───── Input records ─────

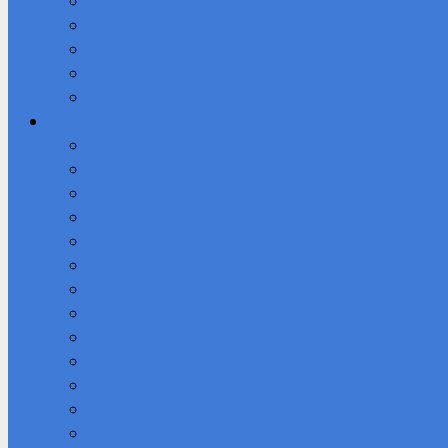
Стипендии и меры поддержки обучающихся
Международное сотрудничество
Организация питания в образовательной организации
Образовательные стандарты и требования
Воспитательная работа
Воспитательная работа
Медиацентр «Первые кадры»
Программы дополнительного образования
РДДМ «Движение Первых»
Поисковый отряд “Возрождение”
Музей техникума «Память»
Студенческий спортивный клуб
Студсовет
Студенческий театр
Кибердружина
Волонтерское объединение “Добролюбы”
Мы в ВКОНТАКТЕ
Студенческое научное общество (СНО)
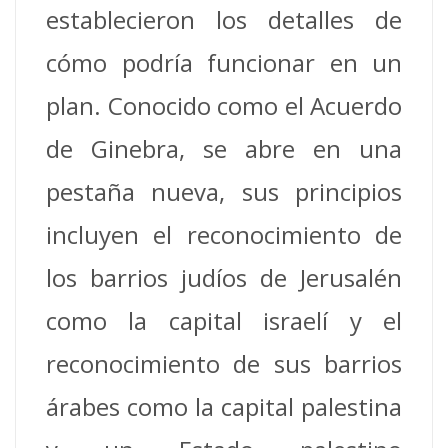
establecieron los detalles de
cómo podría funcionar en un
plan. Conocido como el Acuerdo
de Ginebra, se abre en una
pestaña nueva, sus principios
incluyen el reconocimiento de
los barrios judíos de Jerusalén
como la capital israelí y el
reconocimiento de sus barrios
árabes como la capital palestina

─────

Exercise directions: Return each line above exactly; any pictures are to be skipped.

Expected output:
Стипендии и меры поддержки обучающихся
Международное сотрудничество
Организация питания в образовательной организации
Образовательные стандарты и требования
Воспитательная работа
Воспитательная работа
Медиацентр «Первые кадры»
Программы дополнительного образования
РДДМ «Движение Первых»
Поисковый отряд “Возрождение”
Музей техникума «Память»
Студенческий спортивный клуб
Студсовет
Студенческий театр
Кибердружина
Волонтерское объединение “Добролюбы”
Мы в ВКОНТАКТЕ
Студенческое научное общество (СНО)
establecieron los detalles de
cómo podría funcionar en un
plan. Conocido como el Acuerdo
de Ginebra, se abre en una
pestaña nueva, sus principios
incluyen el reconocimiento de
los barrios judíos de Jerusalén
como la capital israelí y el
reconocimiento de sus barrios
árabes como la capital palestina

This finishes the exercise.